:: WHAT THE TASK ASKS ::
Please produce an exact transcription of the lines from the one containing "Where is <item>left" through the last line of the entries, leaving out every picture.
===============
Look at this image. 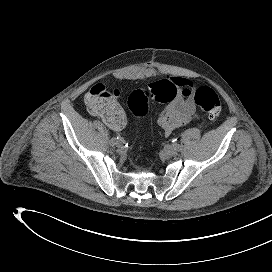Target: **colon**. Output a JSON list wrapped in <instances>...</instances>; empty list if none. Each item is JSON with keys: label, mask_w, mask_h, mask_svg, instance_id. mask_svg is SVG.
Returning <instances> with one entry per match:
<instances>
[{"label": "colon", "mask_w": 272, "mask_h": 272, "mask_svg": "<svg viewBox=\"0 0 272 272\" xmlns=\"http://www.w3.org/2000/svg\"><path fill=\"white\" fill-rule=\"evenodd\" d=\"M184 97L193 96L195 103L208 118H216L221 113V102L217 93L207 85L183 87L179 89L171 79H162L151 84L147 89L133 91L128 98V107L137 117H143L148 112V102H170L178 93ZM119 94L117 90L109 91L102 84L91 88L86 95V104L90 111L99 116H105L113 106V100Z\"/></svg>", "instance_id": "colon-1"}]
</instances>
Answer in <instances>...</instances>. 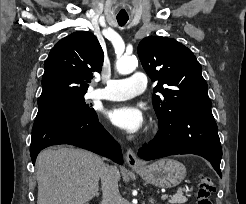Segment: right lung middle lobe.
<instances>
[{
  "label": "right lung middle lobe",
  "mask_w": 246,
  "mask_h": 204,
  "mask_svg": "<svg viewBox=\"0 0 246 204\" xmlns=\"http://www.w3.org/2000/svg\"><path fill=\"white\" fill-rule=\"evenodd\" d=\"M85 93L86 92L62 94L48 100L38 101V105L39 107H60L71 110L74 113L90 115L95 111L89 104L85 103Z\"/></svg>",
  "instance_id": "obj_1"
}]
</instances>
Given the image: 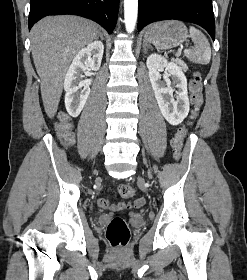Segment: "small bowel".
I'll list each match as a JSON object with an SVG mask.
<instances>
[{"mask_svg":"<svg viewBox=\"0 0 247 280\" xmlns=\"http://www.w3.org/2000/svg\"><path fill=\"white\" fill-rule=\"evenodd\" d=\"M99 205L103 208H111L113 210H120L123 208H139L144 205L145 200L144 198H139L135 200L133 203H128V204H123V203H118V204H110L108 200L106 199H100L98 201Z\"/></svg>","mask_w":247,"mask_h":280,"instance_id":"small-bowel-1","label":"small bowel"}]
</instances>
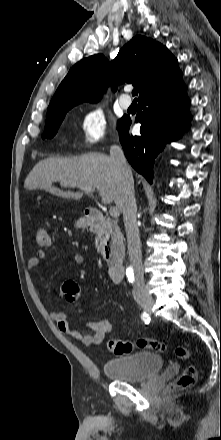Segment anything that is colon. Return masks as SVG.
Returning a JSON list of instances; mask_svg holds the SVG:
<instances>
[{
	"mask_svg": "<svg viewBox=\"0 0 221 440\" xmlns=\"http://www.w3.org/2000/svg\"><path fill=\"white\" fill-rule=\"evenodd\" d=\"M36 244L41 248H49L52 244L50 235L45 227H38L35 233ZM61 296L68 302H75L80 297L78 285L73 281H65L60 288ZM108 349L116 355L131 353L134 349H149L162 352L166 345L158 340L149 338H139L137 340H120L111 338L107 342ZM174 353L183 360H189L190 351L183 346H176ZM197 379V370L194 366H187L181 375L169 386L170 390L188 389L194 386Z\"/></svg>",
	"mask_w": 221,
	"mask_h": 440,
	"instance_id": "1",
	"label": "colon"
}]
</instances>
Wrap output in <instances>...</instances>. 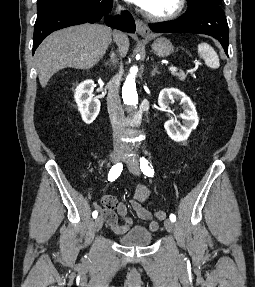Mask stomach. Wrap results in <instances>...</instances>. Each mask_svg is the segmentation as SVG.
I'll return each instance as SVG.
<instances>
[{
  "label": "stomach",
  "instance_id": "1",
  "mask_svg": "<svg viewBox=\"0 0 255 287\" xmlns=\"http://www.w3.org/2000/svg\"><path fill=\"white\" fill-rule=\"evenodd\" d=\"M147 38L152 40L153 36H147ZM152 50L156 56H159V58H166V56H170V54H172L173 46L167 38H157V40H154L152 44Z\"/></svg>",
  "mask_w": 255,
  "mask_h": 287
}]
</instances>
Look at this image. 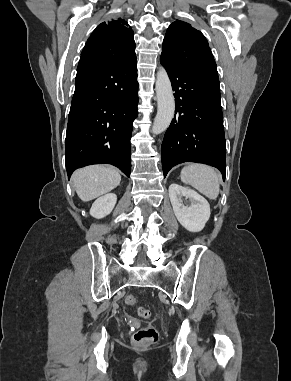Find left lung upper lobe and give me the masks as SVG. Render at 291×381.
<instances>
[{"mask_svg":"<svg viewBox=\"0 0 291 381\" xmlns=\"http://www.w3.org/2000/svg\"><path fill=\"white\" fill-rule=\"evenodd\" d=\"M161 56L195 77L219 82L216 63L205 36L184 21L176 20L169 26Z\"/></svg>","mask_w":291,"mask_h":381,"instance_id":"obj_1","label":"left lung upper lobe"}]
</instances>
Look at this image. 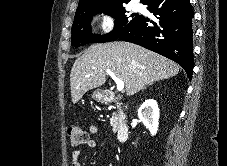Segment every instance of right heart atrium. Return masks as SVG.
Returning <instances> with one entry per match:
<instances>
[{"label":"right heart atrium","mask_w":227,"mask_h":166,"mask_svg":"<svg viewBox=\"0 0 227 166\" xmlns=\"http://www.w3.org/2000/svg\"><path fill=\"white\" fill-rule=\"evenodd\" d=\"M97 27L101 34H111L116 26L114 17L108 13H101L97 16Z\"/></svg>","instance_id":"right-heart-atrium-1"}]
</instances>
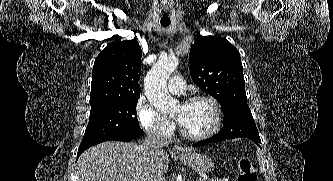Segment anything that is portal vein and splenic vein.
Returning a JSON list of instances; mask_svg holds the SVG:
<instances>
[{
    "instance_id": "1",
    "label": "portal vein and splenic vein",
    "mask_w": 333,
    "mask_h": 181,
    "mask_svg": "<svg viewBox=\"0 0 333 181\" xmlns=\"http://www.w3.org/2000/svg\"><path fill=\"white\" fill-rule=\"evenodd\" d=\"M200 181H205V179H202V180H200Z\"/></svg>"
}]
</instances>
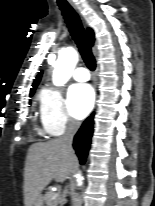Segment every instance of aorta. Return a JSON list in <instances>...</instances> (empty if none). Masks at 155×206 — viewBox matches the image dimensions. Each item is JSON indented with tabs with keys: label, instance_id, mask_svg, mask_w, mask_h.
Returning <instances> with one entry per match:
<instances>
[{
	"label": "aorta",
	"instance_id": "1",
	"mask_svg": "<svg viewBox=\"0 0 155 206\" xmlns=\"http://www.w3.org/2000/svg\"><path fill=\"white\" fill-rule=\"evenodd\" d=\"M78 61V54L72 47L60 51L58 60L54 65L53 83L56 86H63L71 77ZM80 181V178H79Z\"/></svg>",
	"mask_w": 155,
	"mask_h": 206
}]
</instances>
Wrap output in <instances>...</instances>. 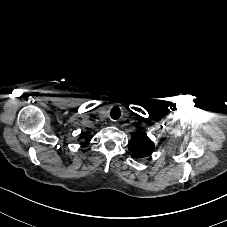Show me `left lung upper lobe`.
Here are the masks:
<instances>
[{"label":"left lung upper lobe","instance_id":"5c2ea615","mask_svg":"<svg viewBox=\"0 0 227 227\" xmlns=\"http://www.w3.org/2000/svg\"><path fill=\"white\" fill-rule=\"evenodd\" d=\"M128 150L135 159L149 157L154 150V143L148 138L142 129H138L131 136Z\"/></svg>","mask_w":227,"mask_h":227}]
</instances>
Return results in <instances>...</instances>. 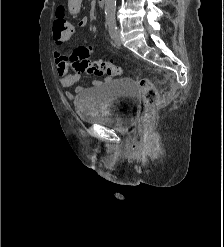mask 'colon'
<instances>
[{
	"label": "colon",
	"instance_id": "colon-1",
	"mask_svg": "<svg viewBox=\"0 0 224 247\" xmlns=\"http://www.w3.org/2000/svg\"><path fill=\"white\" fill-rule=\"evenodd\" d=\"M76 34L74 25L67 19L64 7L60 6L56 11V17L53 22V37L62 41L71 40ZM92 49L82 46L73 51L69 57L71 67L76 73H85L95 76H119L122 70L110 61L89 59ZM139 89L144 105L140 127L147 126L155 113V107L158 104L159 96L153 83L143 78L139 81Z\"/></svg>",
	"mask_w": 224,
	"mask_h": 247
}]
</instances>
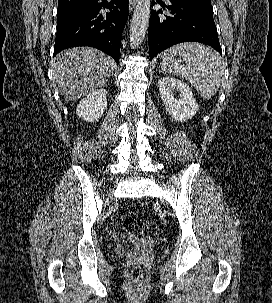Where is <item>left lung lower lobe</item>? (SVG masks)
Masks as SVG:
<instances>
[{
    "label": "left lung lower lobe",
    "mask_w": 272,
    "mask_h": 303,
    "mask_svg": "<svg viewBox=\"0 0 272 303\" xmlns=\"http://www.w3.org/2000/svg\"><path fill=\"white\" fill-rule=\"evenodd\" d=\"M155 2L161 4L168 14H162V10L151 13L148 35L150 59L172 45L187 41L207 44L222 55L211 3L170 0L171 5L165 7L161 0H153L152 4Z\"/></svg>",
    "instance_id": "1"
}]
</instances>
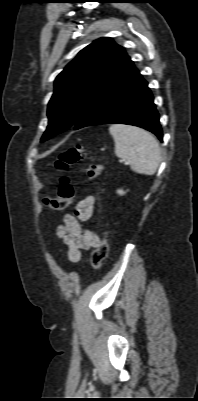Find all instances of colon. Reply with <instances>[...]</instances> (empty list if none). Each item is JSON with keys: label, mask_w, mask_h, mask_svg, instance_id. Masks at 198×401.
I'll list each match as a JSON object with an SVG mask.
<instances>
[{"label": "colon", "mask_w": 198, "mask_h": 401, "mask_svg": "<svg viewBox=\"0 0 198 401\" xmlns=\"http://www.w3.org/2000/svg\"><path fill=\"white\" fill-rule=\"evenodd\" d=\"M84 157L83 146L77 144L63 151L55 160V166L58 170L64 171L76 164ZM102 170L101 164L92 162L88 168V176L96 178ZM75 195L73 185L67 177H61L56 197H47L44 199L45 204L55 211L63 210L69 206ZM108 240L105 233L100 240L98 246L92 253L91 261L95 269H99L108 254Z\"/></svg>", "instance_id": "obj_1"}]
</instances>
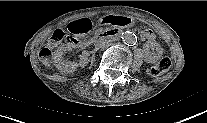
===============
:: OUTPUT OF THE EXERCISE ::
Where is <item>left lung lower lobe</item>? (SVG masks)
Masks as SVG:
<instances>
[{
    "label": "left lung lower lobe",
    "mask_w": 272,
    "mask_h": 303,
    "mask_svg": "<svg viewBox=\"0 0 272 303\" xmlns=\"http://www.w3.org/2000/svg\"><path fill=\"white\" fill-rule=\"evenodd\" d=\"M155 2L161 4L168 14H162V10L151 13L148 35L150 59L172 45L187 41L207 44L222 55L211 3L170 0L171 5L165 7L161 0H153L152 4Z\"/></svg>",
    "instance_id": "1"
}]
</instances>
Find all instances of colon. Reply with <instances>[...]</instances> (empty list if none). Each item is JSON with keys: label, mask_w, mask_h, mask_svg, instance_id. Masks at 198×401.
I'll list each match as a JSON object with an SVG mask.
<instances>
[{"label": "colon", "mask_w": 198, "mask_h": 401, "mask_svg": "<svg viewBox=\"0 0 198 401\" xmlns=\"http://www.w3.org/2000/svg\"><path fill=\"white\" fill-rule=\"evenodd\" d=\"M84 157L83 146L77 144L63 151L55 160V166L58 170L64 171L76 164ZM102 170L101 164L92 162L88 168V176L96 178ZM75 195L73 185L67 177H61L56 197H47L44 199L45 204L55 211L63 210L69 206ZM108 240L105 233L100 240L98 246L92 253L91 261L95 269H99L108 254Z\"/></svg>", "instance_id": "obj_1"}]
</instances>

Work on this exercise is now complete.